AbstractThis thesis examines the role of women geographers and cartographers during World War II and their post-war careers. Like the celebrated Rosie the Riveters, who worked in the heavy defense industry during the war, the largely unknown women mapmakers, or Millie the Mappers, were also indispensable to the war effort. In my research, I attempt to dispel the widely held belief and argument that almost all of the women who worked during World War II were forced to forfeit their positions to the returning veterans at the end of the war, as experienced by the Rosie the Riveters. This study will also refute the claims that the employment gains made by women in the workforce during the war were not permanent and it will illustrate that the women mapmakers thrived as a result of their wartime work experiences and, in fact, advanced in their careers.
By researching, identifying, analyzing, and developing seven case studies of women cartographers and geographers, this thesis will bring to light via primary sources the roles these women played during the war and their many and significant accomplishments to the war effort.
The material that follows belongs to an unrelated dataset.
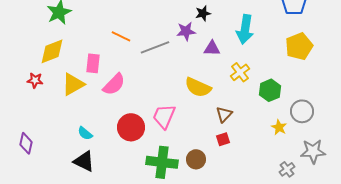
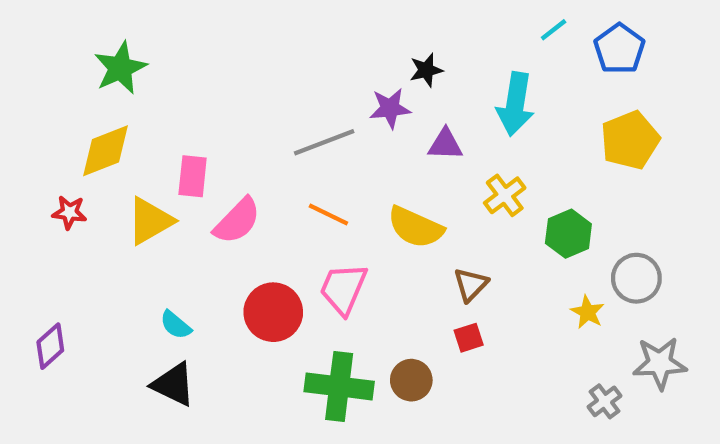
orange line: (121, 36) -> (328, 214), moved
purple diamond: (26, 143) -> (50, 346), turned 35

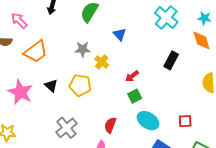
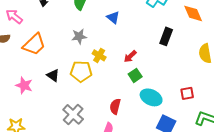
yellow cross: (102, 62) -> (99, 55), moved
pink star: (20, 92) -> (24, 85), size x0.7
In addition to having very successful careers during the war, these women retained their jobs or found new positions at the same or higher levels in the post-war era. They did not have to take other jobs at reduced pay or status as experienced by most of the women who worked in the defense industries.
My research shows that a large factor in the women mapmakers being able to retain their jobs was a result of their high level of education; professionalism; relevant work experience; technical skills; foreign language proficiency; and the nature of the jobs in the mapmaking profession. In addition, the fields of geography and cartography were transformed during the war with new processes and technologies for map production. Furthermore, intelligence and information gathering, which are part of the research and mapmaking process, assumed a critical role during World War II and the post-war years when the United States was thrust into the Cold War. There continued to be a need for maps and intelligence information, as well as mapmaking personnel, by the expanding Federal Government to plan strategy in foreign and geopolitical matters.